I think that all the listed options are valid (and I can't think of a new one), but if network performance is a problem then I don't think you should be using Infinispan for replication, because that is *highly* network intensive.
So to me it seems like the best option would be #2 - use a database (even a RDBMS) - and handle replication between DB instances using whatever technology the DB provider offers.
In general however, having an active-active replicated binary store seems highly unusual, especially since binary stores will normally involve storing large amounts of data. So in order to keep the stores synchronized, you will most likely have to "copy across" large chunks of data. If network performance is a problem (like you mention) then I'm not sure this will ever perform well, regardless of adopted solution.
In general however, having an active-active replicated binary store seems highly unusual, especially since binary stores will normally involve storing large amounts of data. So in order to keep the stores synchronized, you will most likely have to "copy across" large chunks of data. If network performance is a problem (like you mention) then I'm not sure this will ever perform well, regardless of adopted solution
It is a good point. In my case, binaries values will be file contents and the application is mostly READ intensive rather than WRITE. Binary data network traffic for write is supposed to be in background, not from user activity. The problem with the central shared binary store will be the delay when user will try to access to a file content caused by network performances between the cluster and the shared binary store. It will be also a problem with fulltext search because same store is used. In a clustered binary store scenario, you will surely also have a network traffic but only between clusters and only once during synchronization.
Anyway, even with clustered DB binary store with clusters i could have a problem depending on the way the DB manage clusters and clusters awareness of missing data. For example, with MongoDB, it is asynchronous then i will need to consolidate to manage cases when binary data is not yet synchronized. It is basically the reason why Infinispan could be interesting because, from my understanding, when you use distributed mode each Infinispan cluster is aware of missing data available on other cluster and synchronize it when you try to access it. It means that first time i will try to access to the file there will be a delay but not the second one. I did not try yet, perhaps it is not working in this way, i need to verify. Perhaps i will also have a look at Cassandra that seems to be very good on paper.

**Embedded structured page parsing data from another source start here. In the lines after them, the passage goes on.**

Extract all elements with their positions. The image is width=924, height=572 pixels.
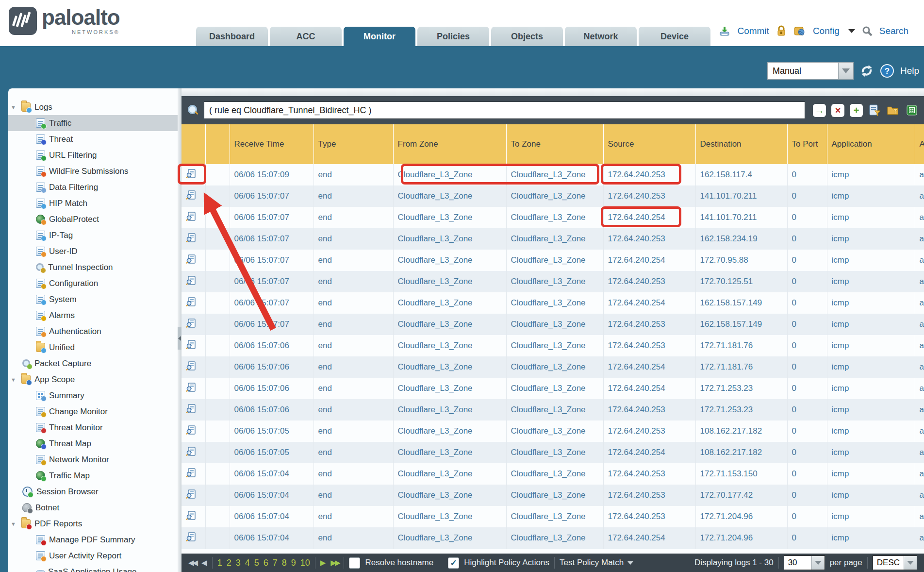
cell-from[interactable]: Cloudflare_L3_Zone	[393, 335, 506, 356]
cell-to[interactable]: Cloudflare_L3_Zone	[506, 527, 603, 549]
cell-port[interactable]: 0	[787, 421, 827, 442]
tab-acc[interactable]: ACC	[270, 27, 342, 46]
cell-to[interactable]: Cloudflare_L3_Zone	[506, 463, 603, 485]
cell-type[interactable]: end	[314, 421, 393, 442]
cell-to[interactable]: Cloudflare_L3_Zone	[506, 314, 603, 335]
cell-time[interactable]: 06/06 15:07:04	[230, 506, 314, 527]
cell-from[interactable]: Cloudflare_L3_Zone	[393, 378, 506, 399]
cell-detail[interactable]	[182, 335, 205, 356]
cell-detail[interactable]	[182, 399, 205, 421]
cell-to[interactable]: Cloudflare_L3_Zone	[506, 292, 603, 314]
cell-src[interactable]: 172.64.240.254	[603, 378, 695, 399]
cell-src[interactable]: 172.64.240.253	[603, 164, 695, 185]
cell-from[interactable]: Cloudflare_L3_Zone	[393, 399, 506, 421]
sidebar-item-manage-pdf-summary[interactable]: Manage PDF Summary	[8, 532, 178, 548]
sidebar-item-saas-application-usage[interactable]: SaaS Application Usage	[8, 564, 178, 572]
log-detail-icon[interactable]	[186, 447, 197, 456]
page-number-1[interactable]: 1	[217, 558, 222, 568]
cell-act[interactable]: a	[915, 164, 924, 185]
cell-to[interactable]: Cloudflare_L3_Zone	[506, 250, 603, 271]
cell-detail[interactable]	[182, 228, 205, 250]
save-filter-icon[interactable]	[868, 104, 881, 117]
cell-to[interactable]: Cloudflare_L3_Zone	[506, 442, 603, 463]
cell-port[interactable]: 0	[787, 442, 827, 463]
cell-src[interactable]: 172.64.240.254	[603, 356, 695, 378]
log-detail-icon[interactable]	[186, 532, 197, 541]
cell-type[interactable]: end	[314, 314, 393, 335]
log-detail-icon[interactable]	[186, 468, 197, 477]
cell-type[interactable]: end	[314, 399, 393, 421]
sidebar-item-threat[interactable]: Threat	[8, 131, 178, 147]
cell-act[interactable]: a	[915, 421, 924, 442]
cell-time[interactable]: 06/06 15:07:07	[230, 185, 314, 207]
cell-time[interactable]: 06/06 15:07:06	[230, 356, 314, 378]
cell-from[interactable]: Cloudflare_L3_Zone	[393, 292, 506, 314]
cell-port[interactable]: 0	[787, 356, 827, 378]
cell-from[interactable]: Cloudflare_L3_Zone	[393, 527, 506, 549]
cell-to[interactable]: Cloudflare_L3_Zone	[506, 356, 603, 378]
cell-from[interactable]: Cloudflare_L3_Zone	[393, 250, 506, 271]
cell-detail[interactable]	[182, 506, 205, 527]
cell-from[interactable]: Cloudflare_L3_Zone	[393, 164, 506, 185]
cell-app[interactable]: icmp	[827, 527, 915, 549]
cell-time[interactable]: 06/06 15:07:04	[230, 527, 314, 549]
cell-type[interactable]: end	[314, 442, 393, 463]
cell-src[interactable]: 172.64.240.253	[603, 314, 695, 335]
cell-to[interactable]: Cloudflare_L3_Zone	[506, 228, 603, 250]
sidebar-item-change-monitor[interactable]: Change Monitor	[8, 404, 178, 420]
cell-port[interactable]: 0	[787, 527, 827, 549]
column-header-empty[interactable]	[182, 124, 205, 164]
cell-detail[interactable]	[182, 185, 205, 207]
cell-type[interactable]: end	[314, 506, 393, 527]
cell-from[interactable]: Cloudflare_L3_Zone	[393, 506, 506, 527]
sidebar-item-alarms[interactable]: Alarms	[8, 307, 178, 323]
cell-dst[interactable]: 162.158.157.149	[695, 314, 787, 335]
cell-type[interactable]: end	[314, 463, 393, 485]
tab-device[interactable]: Device	[639, 27, 710, 46]
resolve-hostname-checkbox[interactable]	[349, 557, 360, 569]
cell-port[interactable]: 0	[787, 207, 827, 228]
tab-network[interactable]: Network	[565, 27, 637, 46]
cell-act[interactable]: a	[915, 399, 924, 421]
cell-type[interactable]: end	[314, 164, 393, 185]
sidebar-item-tunnel-inspection[interactable]: Tunnel Inspection	[8, 259, 178, 275]
cell-app[interactable]: icmp	[827, 164, 915, 185]
cell-src[interactable]: 172.64.240.253	[603, 506, 695, 527]
column-header-to-zone[interactable]: To Zone	[506, 124, 603, 164]
cell-type[interactable]: end	[314, 271, 393, 292]
sidebar-collapse-handle[interactable]	[178, 327, 182, 350]
sidebar-item-session-browser[interactable]: Session Browser	[8, 484, 178, 500]
cell-act[interactable]: a	[915, 271, 924, 292]
cell-type[interactable]: end	[314, 485, 393, 506]
cell-app[interactable]: icmp	[827, 463, 915, 485]
sidebar-item-packet-capture[interactable]: Packet Capture	[8, 355, 178, 371]
per-page-select[interactable]: 30	[784, 555, 825, 570]
sidebar-item-threat-monitor[interactable]: Threat Monitor	[8, 420, 178, 436]
sidebar-item-authentication[interactable]: Authentication	[8, 323, 178, 339]
cell-time[interactable]: 06/06 15:07:04	[230, 463, 314, 485]
cell-detail[interactable]	[182, 250, 205, 271]
cell-act[interactable]: a	[915, 506, 924, 527]
cell-port[interactable]: 0	[787, 335, 827, 356]
column-header-a[interactable]: A	[915, 124, 924, 164]
clear-filter-icon[interactable]: ×	[831, 104, 844, 117]
sidebar-item-network-monitor[interactable]: Network Monitor	[8, 452, 178, 468]
cell-time[interactable]: 06/06 15:07:09	[230, 164, 314, 185]
log-detail-icon[interactable]	[186, 489, 197, 499]
sidebar-item-ip-tag[interactable]: IP-Tag	[8, 227, 178, 243]
cell-port[interactable]: 0	[787, 271, 827, 292]
cell-src[interactable]: 172.64.240.254	[603, 207, 695, 228]
cell-detail[interactable]	[182, 527, 205, 549]
cell-port[interactable]: 0	[787, 250, 827, 271]
column-header-type[interactable]: Type	[314, 124, 393, 164]
cell-time[interactable]: 06/06 15:07:07	[230, 314, 314, 335]
sidebar-item-traffic-map[interactable]: Traffic Map	[8, 468, 178, 484]
cell-port[interactable]: 0	[787, 378, 827, 399]
cell-to[interactable]: Cloudflare_L3_Zone	[506, 485, 603, 506]
cell-port[interactable]: 0	[787, 164, 827, 185]
cell-detail[interactable]	[182, 271, 205, 292]
column-header-application[interactable]: Application	[827, 124, 915, 164]
log-detail-icon[interactable]	[186, 233, 197, 242]
cell-detail[interactable]	[182, 292, 205, 314]
cell-time[interactable]: 06/06 15:07:05	[230, 442, 314, 463]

Thanks for your help, any feedback of such implementation is welcome.
One thing you have to be aware regarding Infinispan in general is this issue: [MODE-2420] Modeshape can potentially lose data because Infinispan Cache Stores do not participate in transactions - JBo… (see the discussion and linked ISPN issues).
In short, if you're planning on clustering ISPN, the only way you get strong consistency (which is mandatory from ModeShape's/JCR's perspective) is if you're using a shared cache store to save all your data. If your using multiple cache stores, there's always the chance that an unexpected failure will leave your persistent data in an inconsistent state.
I see... Thanks for warning. Shared cache store also means that if this this store fails or is corrupted for any reason, the whole application is down. I am not very comfortable with such architecture, it is a real problem. If i use shared cache, what do you suggest for shared cache store type ?
You don't have to use a "shared cache". ISPN has always 2 parts: the in memory cache(s) and the persistent storage (i.e. the cache-store). Caches are always local to each node they run in and they can be configured in either replicated or distributed mode.
The cache-stores on the other hand can be multiple (e.g. each cluster node has its own cache store) or shared by all the caches (i.e. the shared cache store).
If your system is not write-intensive, then having multiple cache-stores might work, although it increases the chance that if one write to a cache-store fails, data in other cache-stores becomes inconsistent. A shared cache store on the other hands significantly reduces this risk and you can, for example, use a DB as a shared cache store which you replicate offline for backup reasons (an active-passive model).
I strongly suggest you also read: Consistency guarantees in Infinispan · infinispan/infinispan Wiki · GitHub
Thanks for your great advices.